In this binary simulation task, we simulate 10K 500 bp random sequences with 0-2 instances of a TAL1 motif embedded at any random position and
10K 500 bp random sequences with 3-5 instances of the motif embedded at any random position. To solve this simulation, the model needs to learn the differences in motif counts.

### Motif Density Localization 

In this binary simulation task, we simulate 20K random sequences of length 1 Kbp with 2-4 embedded instances of the TAL1 motif. In the positive set of 10K sequences, the motif instances are embedded in the central 150bp. The negative set of 10K sequences, contain embedded motif instances at any random position. To solve this simulation, the model needs to learn localization differences of the motif instances.

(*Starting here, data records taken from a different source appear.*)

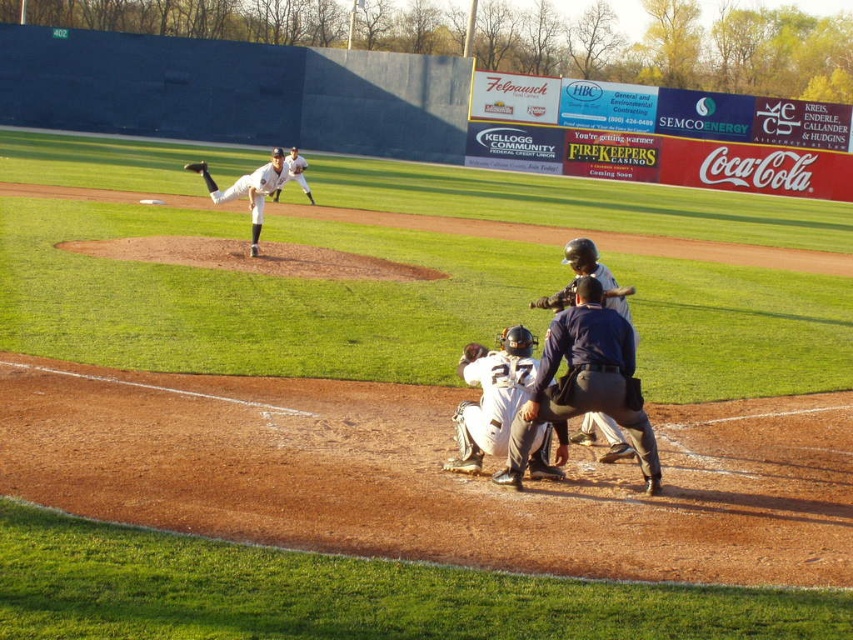 Question: Among these objects, which one is farthest from the camera?

Choices:
 (A) dark blue uniform at center
 (B) wooden bat at lower center
 (C) brown leather glove at upper center
 (D) matte blue umpire at center

Answer: (C)

Question: Where is white uniformed pitcher at center located in relation to wooden bat at lower center in the image?

Choices:
 (A) right
 (B) left

Answer: (B)

Question: Does white matte uniform at lower center have a larger size compared to wooden bat at lower center?

Choices:
 (A) no
 (B) yes

Answer: (A)

Question: Estimate the real-world distances between objects in this image. Which object is farther from the white matte uniform at lower center?

Choices:
 (A) white uniform at center
 (B) white uniformed pitcher at center
 (C) wooden bat at lower center

Answer: (A)

Question: Which point is farther from the camera taking this photo?

Choices:
 (A) (608, 269)
 (B) (503, 372)
 (C) (537, 424)

Answer: (A)

Question: Can you confirm if matte blue umpire at center is smaller than white uniformed pitcher at center?

Choices:
 (A) yes
 (B) no

Answer: (A) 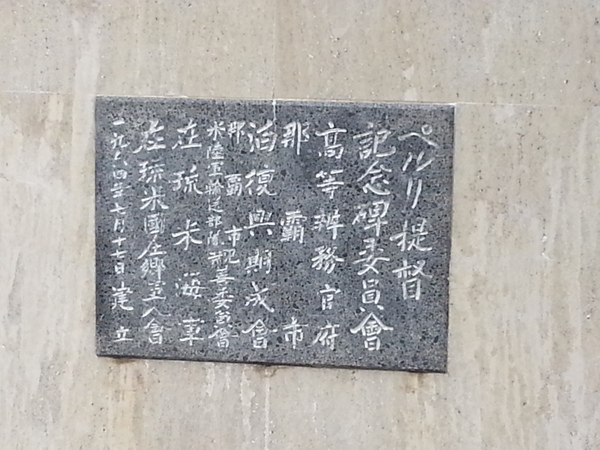 Identify the location of vertical grout line below art. This screenshot has width=600, height=450. (270, 425). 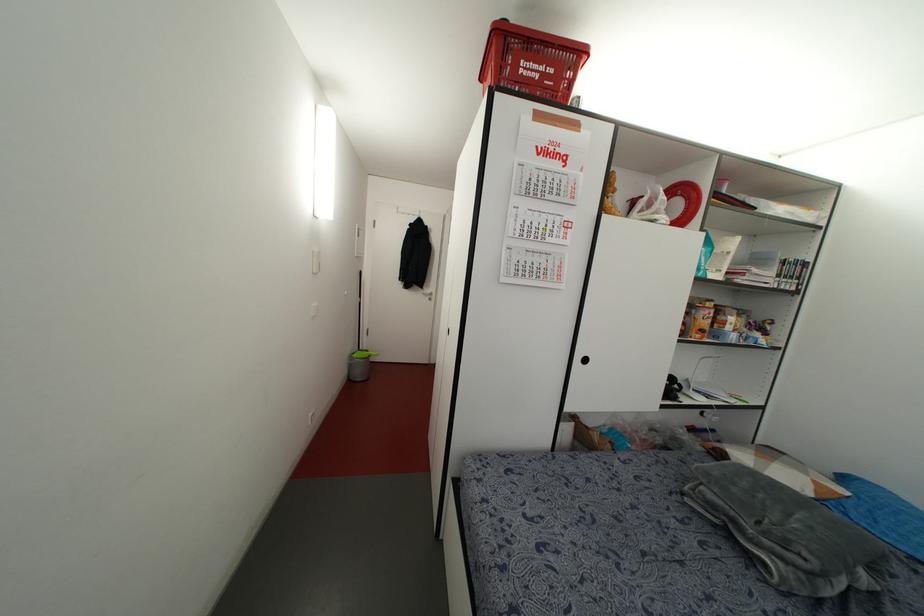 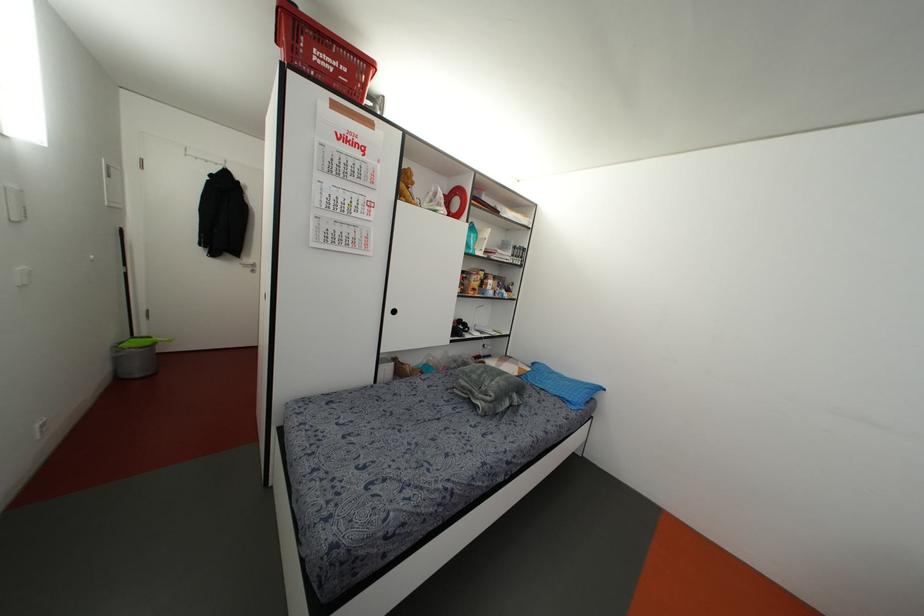 Where in the second image is the point corresponding to point 528,69 from the first image?

(322, 59)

### Multiple Motif Detection 

In this simulation of multiple co-binding TFs, we simulate 20K 500 bp random sequences. For each sequence, we independently embed 0 or 1 instance of motifs corresponding to 3 TFs: CTCF, ZNF143, and SIX5 (See SM). Each sequence has binary labels for 3 tasks corresponding to the presence/absence of a motif instance of each of the three TFs. We train a multitask CNN such as that the last layer of the model now has three output logistic neurons corresponding to the three separate tasks. To solve this simulation, the model needs to detect all three motifs while sharing parameters.

### Heterodimer Motif Grammar 

In this binary simulation task, we simulate 20K 500 bp random sequences with one instance of an SPI1 motif and one instance of an IRF motif
32(See SM). In the positive set of 10K sequences, the pair of motifs are embedded with a relative spacing of 2-5 bp between each other, at any random position in each sequence. In the negative set, the pair of motifs are both randomly embedded with no positional or spacing constraints. To solve this simulation, the model needs to detect both motifs and learn the spacing constraint between them in the positive set. For this simulation, an architecture with a single convolutional layer does not perform well (results not shown). Hence, we use a reference architecture with 3 convolutional layers. Each convolutional layer has 15 filters (size 15, stride 1) and ReLU-non-linearity, followed by max-pooling (size 35, stride 35), followed by a fully connected layer with sigmoid non-linearity for binary classification.

We start with a simple reference CNN architecture that contains a convolutional layer with 10 convolutional filters (size 15, stride 1) and ReLU activations, followed by max-pooling (size 35,stride 35), followed by a fully connected layer with a logistic output neuron for binary classification. Models are trained using the Adam optimizer with early stopping after 7 consecutive epochs without validation loss improvement. Performance (auROC) is recorded on an the independent test set.

We then systematically vary the number of training examples, size of convolutional filters, number of convolutional filters and size of max pooling to understand the impact of these hyperparameters on prediction performance for each of the simulations.